Chile’s Blumar submits USD 4 million plan to triple frozen handling capacity at Talcahuano plant

Santiago, Chile-based salmon farmer Blumar has submitted a proposed project to the national environmental impact evaluation service (SEIA) for a USD 4 million (EUR 3.4 million) expansion of its frozen products plant, located in the Isla Rocuant sector in the municipality of Talcahuano.

According to documents submitted to the SEIA, the project would expand raw material processing capacity for frozen fish production of Blumar’s Pesquera el Golfo brand, from 200 tons per day to 600 tons per day.

Blumar is proposing to incorporate new process lines at its 10,850-square-meter plant for the production of different types of products, including individual quick freezing, headed and gutted, head-on gutted, and headed, gutted, tailed. Plans include building a Girofreezer to freeze product at minus-18 degrees Celsius as well as the construction of eight static tunnels to cool the product between minus-2 degrees and 2 degrees Celsius, which would be in addition to the two existing tunnels at Isla Rocuant. The project would also include the incorporation of additional generators and an expansion of the current wastewater treatment plant.

The company’s timeline estimates a construction launch date of 1 March, 2021, with an estimated useful life of 20 years for the plant.

In May, Blumar announced a USD 40 million (EUR 36.5 million) capital increase via the issuance of new shares, in order to strengthen the company's financial position and help it better cope with the financial impacts of the COVID-19 pandemic. The firm did not say whether this funding would finance the expansion of its frozen products plant.

Blumar is still dealing with the after-effects of mass mortality at its Caicura grow-out center, located in the Los Lagos region, resulting from cages sunk in heavy storms, reported on 27 June.

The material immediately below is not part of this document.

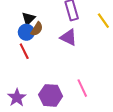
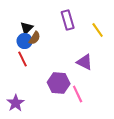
purple triangle: (69, 37) -> (85, 62), moved
purple hexagon: (51, 95) -> (59, 83), moved

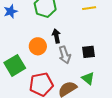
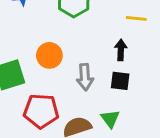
black arrow: (56, 36) -> (121, 50), moved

A total 875,125 salmonids in the fattening stage – at an average weight of 3.8 kilos – were registered in 18 cages at the center, two of which saw escapes and the other 16 sinking to the seabed. Blumar performed prospecting studies and analysis of images taken with two underwater robots (ROVs), and with high-tech Hammerhead sonars, and found that 88 percent of the fish in the center, equivalent to 2,900 metric tons (MT), perished with the cages sunken at a depth of 295 meters.

Earlier this month, following its own investigation, Chile’s National Fisheries and Aquaculture Service (Sernapesca) decided to file a complaint against Blumar with the national environmental watchdog, SMA, for the Caicura incident.

The move is “mainly related to the lack of timely implementation of contingency action plans by the company and possible breaches of duty in maintaining safety conditions at the cultivation modules in accordance with the environmental regulations for aquaculture,” Sernapesca Director Alicia Gallardo said.

Blumar had presented a plan for the removal of the structures and extraction of mortality as requested by Sernapesca, but this was rejected on 21 September, 2020. As long as the structure and fish mortality remain at the bottom of the seabed, SMA ordered daily measurements of pH, temperature, salinity, dissolved oxygen and oxygen saturation, hydrogen sulfide (H2S), and the odor, color, and type of surface oil stains. Any anomalies are to be reported immediately to the SMA, with periodic reports on the measures adopted for mitigation.